> PROBLEM REQUIREMENTS
Each line below needs to be restated word for word.

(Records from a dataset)
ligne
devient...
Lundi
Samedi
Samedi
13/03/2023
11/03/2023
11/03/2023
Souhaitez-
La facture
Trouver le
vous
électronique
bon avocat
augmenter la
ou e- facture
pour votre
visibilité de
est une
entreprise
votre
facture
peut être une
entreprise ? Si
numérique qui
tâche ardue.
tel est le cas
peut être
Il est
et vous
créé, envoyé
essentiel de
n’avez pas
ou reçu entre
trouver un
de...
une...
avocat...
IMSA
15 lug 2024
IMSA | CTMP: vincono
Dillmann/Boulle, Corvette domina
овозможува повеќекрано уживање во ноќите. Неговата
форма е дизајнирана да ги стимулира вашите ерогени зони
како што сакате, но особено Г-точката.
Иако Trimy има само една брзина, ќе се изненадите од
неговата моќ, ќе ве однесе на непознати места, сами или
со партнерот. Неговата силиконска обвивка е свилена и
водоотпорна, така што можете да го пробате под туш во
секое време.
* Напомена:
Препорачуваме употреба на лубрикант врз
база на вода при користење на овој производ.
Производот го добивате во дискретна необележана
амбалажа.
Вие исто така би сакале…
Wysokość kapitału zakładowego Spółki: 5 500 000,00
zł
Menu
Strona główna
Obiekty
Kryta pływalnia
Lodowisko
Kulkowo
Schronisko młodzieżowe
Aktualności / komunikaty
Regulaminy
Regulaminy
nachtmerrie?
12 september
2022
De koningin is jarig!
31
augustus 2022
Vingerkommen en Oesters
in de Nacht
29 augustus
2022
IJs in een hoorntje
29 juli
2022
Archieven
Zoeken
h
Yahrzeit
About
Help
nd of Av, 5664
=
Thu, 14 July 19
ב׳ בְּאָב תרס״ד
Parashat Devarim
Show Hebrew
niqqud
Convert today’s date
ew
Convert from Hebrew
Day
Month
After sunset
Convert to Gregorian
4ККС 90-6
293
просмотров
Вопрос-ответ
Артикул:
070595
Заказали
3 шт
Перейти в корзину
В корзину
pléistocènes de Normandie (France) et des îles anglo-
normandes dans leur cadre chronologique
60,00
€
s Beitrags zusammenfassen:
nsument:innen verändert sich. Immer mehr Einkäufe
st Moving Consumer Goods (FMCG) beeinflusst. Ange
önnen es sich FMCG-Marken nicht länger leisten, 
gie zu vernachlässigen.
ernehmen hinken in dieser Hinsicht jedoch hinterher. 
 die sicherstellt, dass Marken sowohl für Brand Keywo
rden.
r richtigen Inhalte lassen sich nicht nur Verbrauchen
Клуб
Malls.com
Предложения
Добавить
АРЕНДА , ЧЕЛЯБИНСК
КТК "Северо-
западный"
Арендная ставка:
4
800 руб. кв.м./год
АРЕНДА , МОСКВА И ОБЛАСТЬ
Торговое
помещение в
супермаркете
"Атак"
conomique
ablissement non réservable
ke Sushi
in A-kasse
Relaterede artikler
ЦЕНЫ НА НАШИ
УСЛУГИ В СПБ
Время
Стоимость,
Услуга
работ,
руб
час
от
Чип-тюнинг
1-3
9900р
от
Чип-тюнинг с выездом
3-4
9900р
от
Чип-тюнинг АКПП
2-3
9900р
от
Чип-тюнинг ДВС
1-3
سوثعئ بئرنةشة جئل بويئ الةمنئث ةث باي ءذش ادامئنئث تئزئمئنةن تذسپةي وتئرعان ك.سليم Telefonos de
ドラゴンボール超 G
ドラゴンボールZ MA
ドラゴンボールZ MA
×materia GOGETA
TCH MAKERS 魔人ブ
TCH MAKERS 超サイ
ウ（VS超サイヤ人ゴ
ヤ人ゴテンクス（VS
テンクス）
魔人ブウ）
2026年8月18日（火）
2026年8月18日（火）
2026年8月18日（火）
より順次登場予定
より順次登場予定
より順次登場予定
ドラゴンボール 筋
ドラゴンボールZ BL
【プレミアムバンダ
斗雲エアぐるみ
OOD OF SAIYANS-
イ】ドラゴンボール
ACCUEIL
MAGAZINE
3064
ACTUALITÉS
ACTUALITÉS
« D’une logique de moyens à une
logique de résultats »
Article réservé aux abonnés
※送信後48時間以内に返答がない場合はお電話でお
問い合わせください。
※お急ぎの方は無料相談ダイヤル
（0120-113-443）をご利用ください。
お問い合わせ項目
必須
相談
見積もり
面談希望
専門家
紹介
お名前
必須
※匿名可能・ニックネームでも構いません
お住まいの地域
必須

> ANSWER BOX
ligne
devient...
Lundi
Samedi
Samedi
13/03/2023
11/03/2023
11/03/2023
Souhaitez-
La facture
Trouver le
vous
électronique
bon avocat
augmenter la
ou e- facture
pour votre
visibilité de
est une
entreprise
votre
facture
peut être une
entreprise ? Si
numérique qui
tâche ardue.
tel est le cas
peut être
Il est
et vous
créé, envoyé
essentiel de
n’avez pas
ou reçu entre
trouver un
de...
une...
avocat...
IMSA
15 lug 2024
IMSA | CTMP: vincono
Dillmann/Boulle, Corvette domina
овозможува повеќекрано уживање во ноќите. Неговата
форма е дизајнирана да ги стимулира вашите ерогени зони
како што сакате, но особено Г-точката.
Иако Trimy има само една брзина, ќе се изненадите од
неговата моќ, ќе ве однесе на непознати места, сами или
со партнерот. Неговата силиконска обвивка е свилена и
водоотпорна, така што можете да го пробате под туш во
секое време.
* Напомена:
Препорачуваме употреба на лубрикант врз
база на вода при користење на овој производ.
Производот го добивате во дискретна необележана
амбалажа.
Вие исто така би сакале…
Wysokość kapitału zakładowego Spółki: 5 500 000,00
zł
Menu
Strona główna
Obiekty
Kryta pływalnia
Lodowisko
Kulkowo
Schronisko młodzieżowe
Aktualności / komunikaty
Regulaminy
Regulaminy
nachtmerrie?
12 september
2022
De koningin is jarig!
31
augustus 2022
Vingerkommen en Oesters
in de Nacht
29 augustus
2022
IJs in een hoorntje
29 juli
2022
Archieven
Zoeken
h
Yahrzeit
About
Help
nd of Av, 5664
=
Thu, 14 July 19
ב׳ בְּאָב תרס״ד
Parashat Devarim
Show Hebrew
niqqud
Convert today’s date
ew
Convert from Hebrew
Day
Month
After sunset
Convert to Gregorian
4ККС 90-6
293
просмотров
Вопрос-ответ
Артикул:
070595
Заказали
3 шт
Перейти в корзину
В корзину
pléistocènes de Normandie (France) et des îles anglo-
normandes dans leur cadre chronologique
60,00
€
s Beitrags zusammenfassen:
nsument:innen verändert sich. Immer mehr Einkäufe
st Moving Consumer Goods (FMCG) beeinflusst. Ange
önnen es sich FMCG-Marken nicht länger leisten, 
gie zu vernachlässigen.
ernehmen hinken in dieser Hinsicht jedoch hinterher. 
 die sicherstellt, dass Marken sowohl für Brand Keywo
rden.
r richtigen Inhalte lassen sich nicht nur Verbrauchen
Клуб
Malls.com
Предложения
Добавить
АРЕНДА , ЧЕЛЯБИНСК
КТК "Северо-
западный"
Арендная ставка:
4
800 руб. кв.м./год
АРЕНДА , МОСКВА И ОБЛАСТЬ
Торговое
помещение в
супермаркете
"Атак"
conomique
ablissement non réservable
ke Sushi
in A-kasse
Relaterede artikler
ЦЕНЫ НА НАШИ
УСЛУГИ В СПБ
Время
Стоимость,
Услуга
работ,
руб
час
от
Чип-тюнинг
1-3
9900р
от
Чип-тюнинг с выездом
3-4
9900р
от
Чип-тюнинг АКПП
2-3
9900р
от
Чип-тюнинг ДВС
1-3
سوثعئ بئرنةشة جئل بويئ الةمنئث ةث باي ءذش ادامئنئث تئزئمئنةن تذسپةي وتئرعان ك.سليم Telefonos de
ドラゴンボール超 G
ドラゴンボールZ MA
ドラゴンボールZ MA
×materia GOGETA
TCH MAKERS 魔人ブ
TCH MAKERS 超サイ
ウ（VS超サイヤ人ゴ
ヤ人ゴテンクス（VS
テンクス）
魔人ブウ）
2026年8月18日（火）
2026年8月18日（火）
2026年8月18日（火）
より順次登場予定
より順次登場予定
より順次登場予定
ドラゴンボール 筋
ドラゴンボールZ BL
【プレミアムバンダ
斗雲エアぐるみ
OOD OF SAIYANS-
イ】ドラゴンボール
ACCUEIL
MAGAZINE
3064
ACTUALITÉS
ACTUALITÉS
« D’une logique de moyens à une
logique de résultats »
Article réservé aux abonnés
※送信後48時間以内に返答がない場合はお電話でお
問い合わせください。
※お急ぎの方は無料相談ダイヤル
（0120-113-443）をご利用ください。
お問い合わせ項目
必須
相談
見積もり
面談希望
専門家
紹介
お名前
必須
※匿名可能・ニックネームでも構いません
お住まいの地域
必須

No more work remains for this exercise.